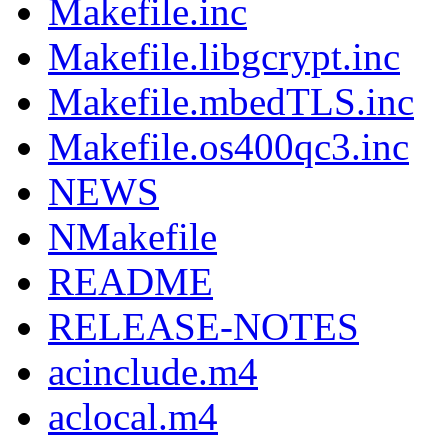
Makefile.inc
Makefile.libgcrypt.inc
Makefile.mbedTLS.inc
Makefile.os400qc3.inc
NEWS
NMakefile
README
RELEASE-NOTES
acinclude.m4
aclocal.m4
========================================
- [PROBLEM REQUIREMENTS]
Without the pictures, return the entries exactly as they appear.

- [SOLVED PROBLEM]
Makefile.inc
Makefile.libgcrypt.inc
Makefile.mbedTLS.inc
Makefile.os400qc3.inc
NEWS
NMakefile
README
RELEASE-NOTES
acinclude.m4
aclocal.m4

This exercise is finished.